Ruapehu then really hurt Ngamatapouri right on halftime, as led by Hart off another 5m scrum, the forwards all piled up in front of the goalposts, before spreading the ball wide for Rawiri to pick up a bounce pass and force his way over in the corner for 22-8.
They then started the second half in the same fashion, but you cannot relax against Ngamatapouri, who got a penalty 15m from their own line for Kubunavanua to quick tap and cut his way through the middle of the park, finding Cacicau in support to put Seraraia away for a brilliant counterattack try.
After repeated team warnings for no-arm shoulder tackles, referee Ben Lourie sinbinned Dawai and Ruapehu immediately stepped up a gear.
Hart ran off another close range scrum to put halfback Kahl Elers-Green through the gap untouched to score, and then Hughes jinked his way under tackles to bring Ruapehu straight back the line, with the ball fed out to Rawiri for his hat trick at 34-13.
Back to full strength, Ngamatapouri responded as Cacicau wrapped around Vukula to accept a brilliant no-look pass – sevens style – and turn a two vs two situation into an untouched try in the corner.
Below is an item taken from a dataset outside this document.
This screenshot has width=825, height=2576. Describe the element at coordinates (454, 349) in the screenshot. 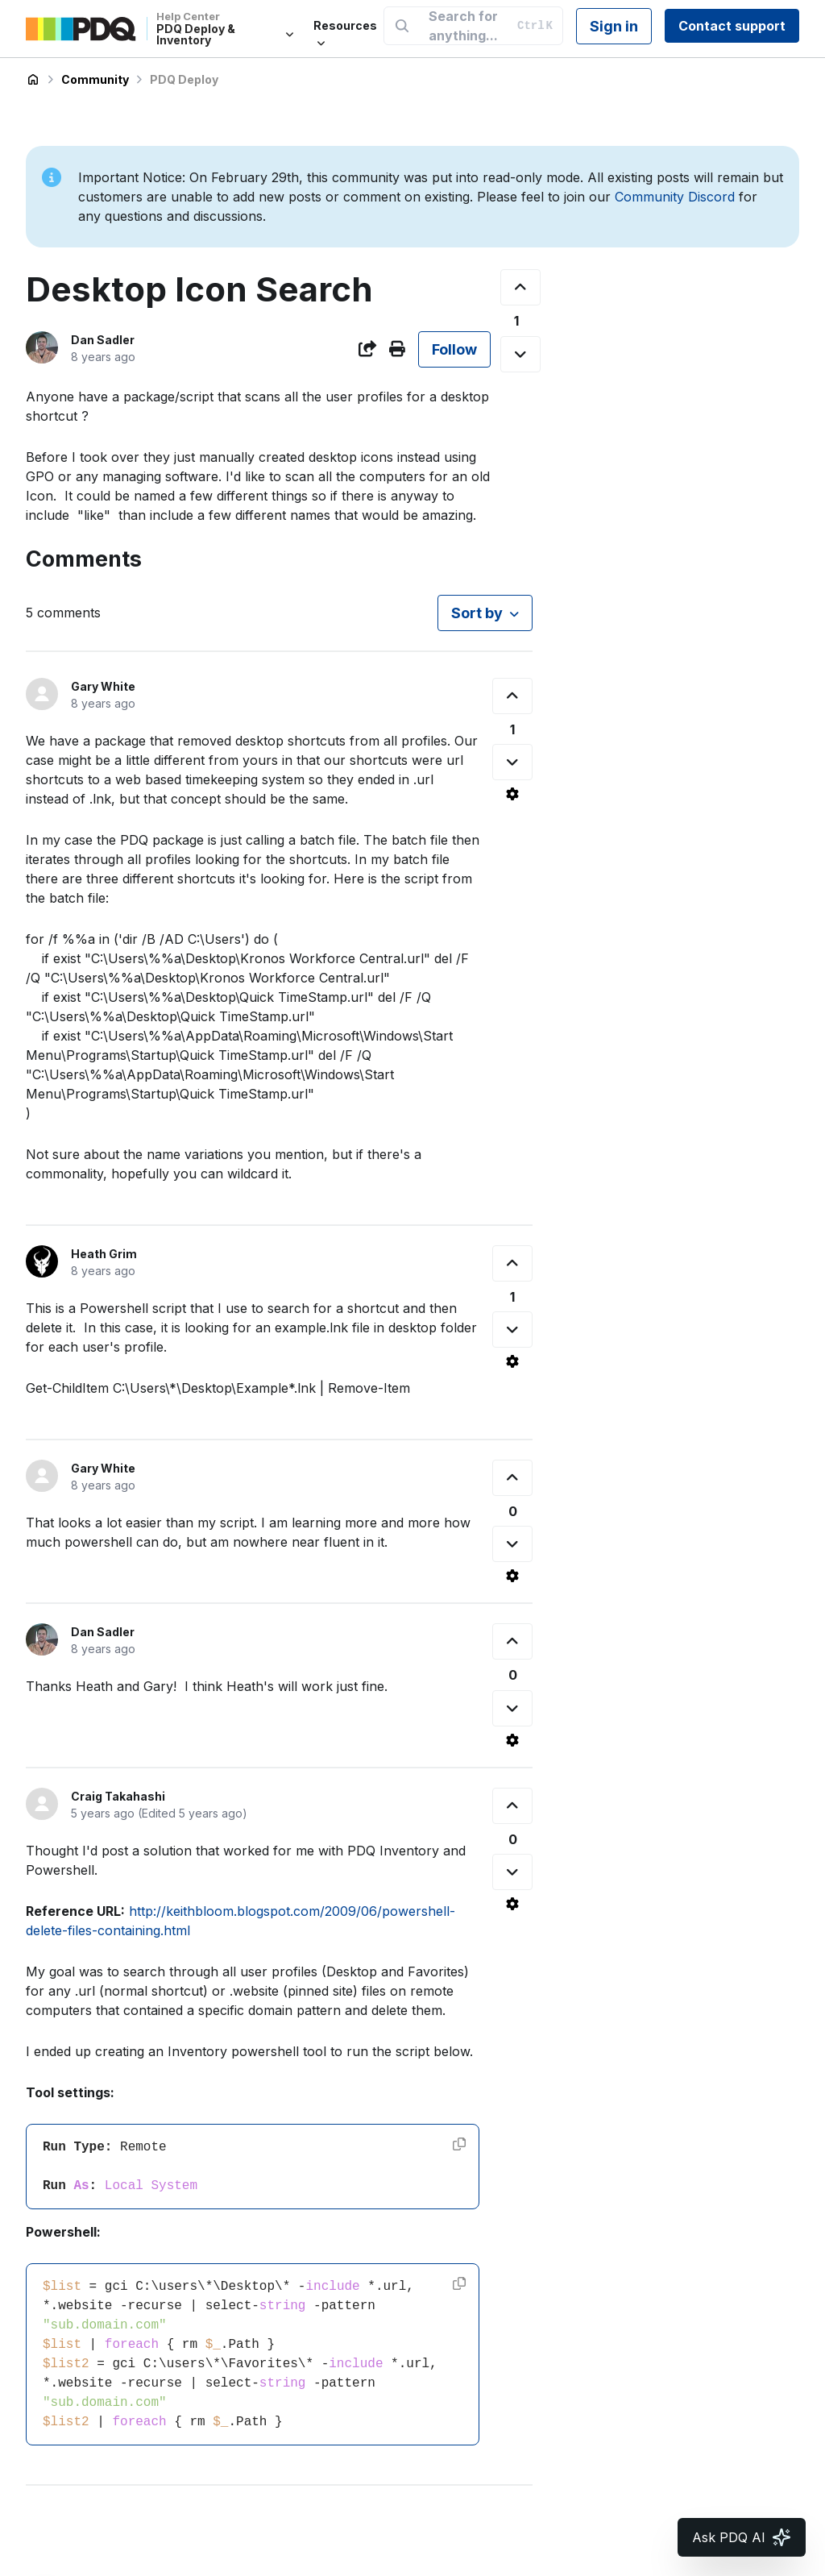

But Ruapehu were now firing on all cylinders as they worked off a lineout through Hart and Campbell to drive to the tryline, with Hughes getting up a head of steam and diving low to score.
Another spread between the backs and loose forwards saw Ruapehu break out from their own half, with Brown getting the last pass to dot down.
Desperate for a bonus point, Ngamatapouri kept trying to run it out from deep in their territory, with Hart snatching an intercept and holding off Pakinga-Manhire to score, while two hard tackles from Ruapehu's reserve winger Corey Carmichael saw the hosts cough up possession again for Hughes to feed Brown to get his double right on fulltime.
Ruapehu 56 (T Rawiri 3, T Brown 2, G Hakaraia, K Elers-Green, J Hughes, C Hart tries; M Millar pen, 4 con) bt Ngamatapouri 18 (S Seraraia 2, P Cacicau tries; S Pakinga-Manhire pen). HT: 22-8.